■ **What the task asks**:
Filter this material down to the lines that hold "contato", copying each one.

=======

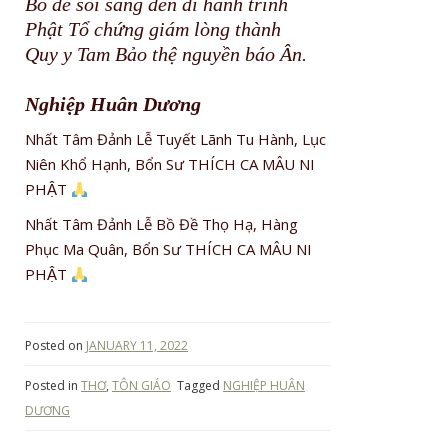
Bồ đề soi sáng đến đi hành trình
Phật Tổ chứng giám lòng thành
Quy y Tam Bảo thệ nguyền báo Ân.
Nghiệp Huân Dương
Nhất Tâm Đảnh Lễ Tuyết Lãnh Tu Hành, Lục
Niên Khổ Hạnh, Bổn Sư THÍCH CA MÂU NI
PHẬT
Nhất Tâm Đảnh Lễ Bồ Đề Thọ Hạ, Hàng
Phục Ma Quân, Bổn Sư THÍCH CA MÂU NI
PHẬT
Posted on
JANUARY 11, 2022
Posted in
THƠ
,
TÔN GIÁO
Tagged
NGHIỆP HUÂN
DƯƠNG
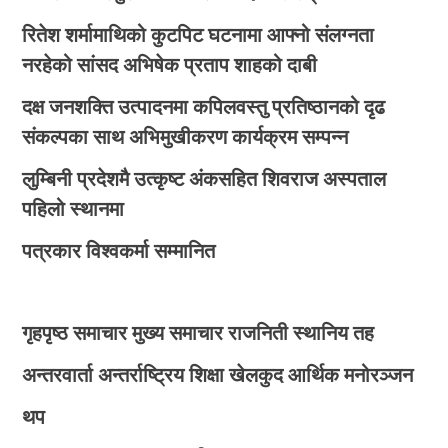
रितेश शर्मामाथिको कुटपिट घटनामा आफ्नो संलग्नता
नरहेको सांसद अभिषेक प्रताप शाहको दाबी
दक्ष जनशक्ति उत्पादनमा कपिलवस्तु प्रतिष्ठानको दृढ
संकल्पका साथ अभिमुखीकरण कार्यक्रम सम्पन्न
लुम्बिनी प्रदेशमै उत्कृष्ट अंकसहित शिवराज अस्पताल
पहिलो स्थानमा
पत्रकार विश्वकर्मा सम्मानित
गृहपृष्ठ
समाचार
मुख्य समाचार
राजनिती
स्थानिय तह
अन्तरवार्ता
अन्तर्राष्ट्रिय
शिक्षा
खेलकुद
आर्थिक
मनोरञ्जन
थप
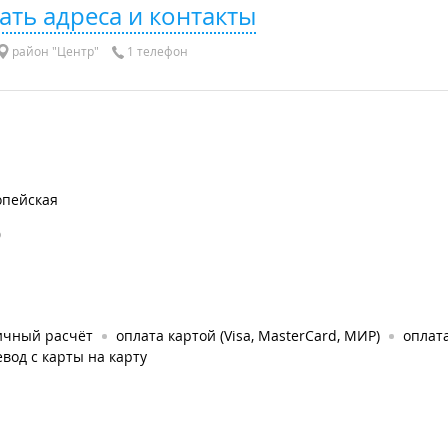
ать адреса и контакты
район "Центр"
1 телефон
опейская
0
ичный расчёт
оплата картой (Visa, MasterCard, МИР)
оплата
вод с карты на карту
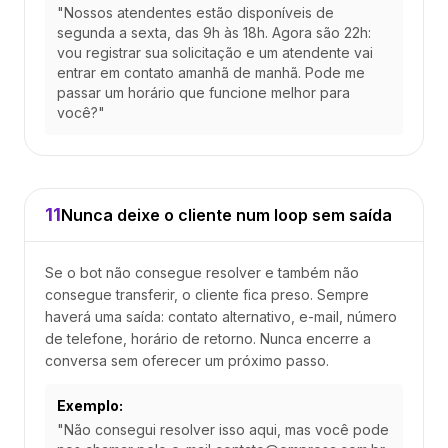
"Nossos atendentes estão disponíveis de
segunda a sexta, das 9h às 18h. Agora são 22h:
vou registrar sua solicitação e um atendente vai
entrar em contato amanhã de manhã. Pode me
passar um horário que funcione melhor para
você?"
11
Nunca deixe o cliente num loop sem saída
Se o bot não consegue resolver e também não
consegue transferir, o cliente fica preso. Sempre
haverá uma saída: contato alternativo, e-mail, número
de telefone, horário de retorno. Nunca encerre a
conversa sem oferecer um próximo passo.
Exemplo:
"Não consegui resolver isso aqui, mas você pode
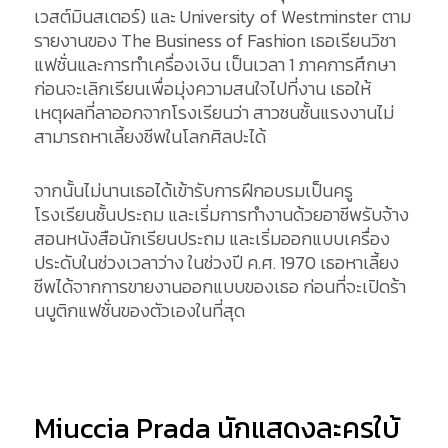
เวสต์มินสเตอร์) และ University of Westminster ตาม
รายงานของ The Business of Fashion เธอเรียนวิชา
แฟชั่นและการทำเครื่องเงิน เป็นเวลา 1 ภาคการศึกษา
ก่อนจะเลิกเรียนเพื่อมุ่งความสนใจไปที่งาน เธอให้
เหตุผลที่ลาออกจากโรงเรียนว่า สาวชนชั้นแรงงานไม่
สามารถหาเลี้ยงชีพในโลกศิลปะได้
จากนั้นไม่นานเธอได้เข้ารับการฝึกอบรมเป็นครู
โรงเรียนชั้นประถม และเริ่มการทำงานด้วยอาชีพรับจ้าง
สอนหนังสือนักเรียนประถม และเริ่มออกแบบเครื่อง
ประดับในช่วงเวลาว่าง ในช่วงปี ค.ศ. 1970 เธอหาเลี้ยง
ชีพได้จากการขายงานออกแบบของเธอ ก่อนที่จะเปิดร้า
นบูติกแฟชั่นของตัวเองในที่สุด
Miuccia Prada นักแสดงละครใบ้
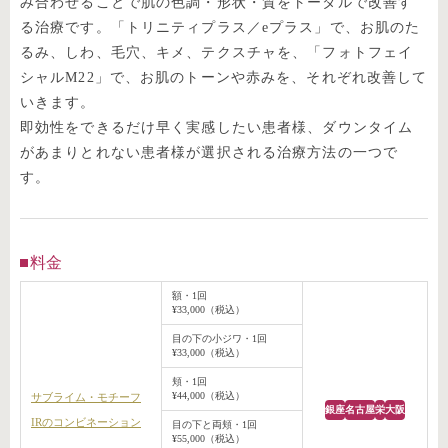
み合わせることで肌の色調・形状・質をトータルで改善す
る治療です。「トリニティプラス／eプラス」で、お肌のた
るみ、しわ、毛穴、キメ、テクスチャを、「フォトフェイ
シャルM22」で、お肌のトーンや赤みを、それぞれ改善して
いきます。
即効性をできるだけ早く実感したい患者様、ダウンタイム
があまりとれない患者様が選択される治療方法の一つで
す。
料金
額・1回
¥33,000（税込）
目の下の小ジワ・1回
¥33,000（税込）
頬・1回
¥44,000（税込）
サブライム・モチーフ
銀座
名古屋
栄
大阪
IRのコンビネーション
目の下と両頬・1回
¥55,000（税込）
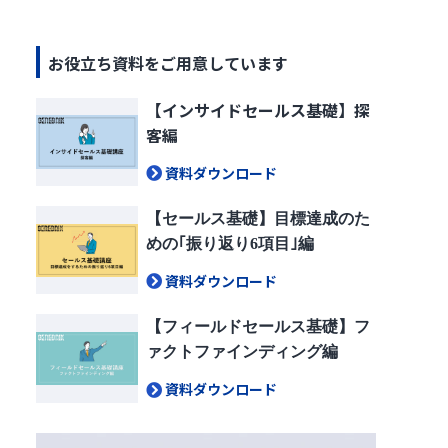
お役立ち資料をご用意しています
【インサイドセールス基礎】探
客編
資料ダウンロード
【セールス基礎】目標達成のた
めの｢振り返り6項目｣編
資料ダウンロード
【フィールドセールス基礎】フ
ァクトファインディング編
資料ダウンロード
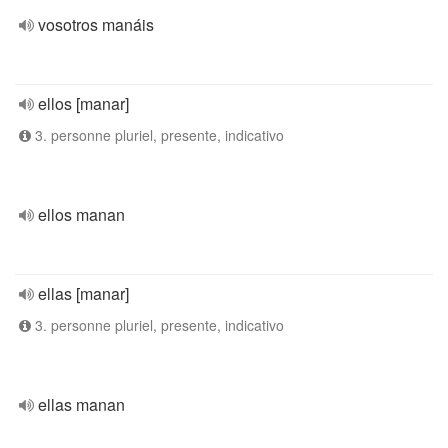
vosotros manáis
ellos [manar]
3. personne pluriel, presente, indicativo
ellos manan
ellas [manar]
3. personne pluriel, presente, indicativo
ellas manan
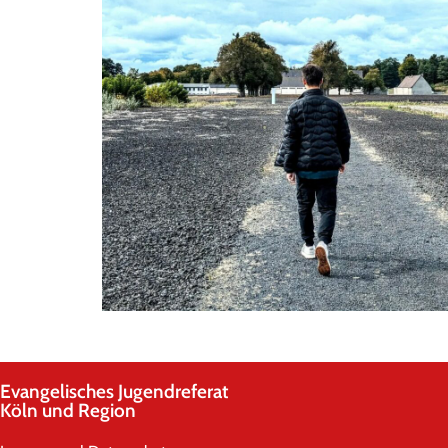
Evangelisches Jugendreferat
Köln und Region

=======

■ **Reply**:
entrar em contato amanhã de manhã. Pode me
haverá uma saída: contato alternativo, e-mail, número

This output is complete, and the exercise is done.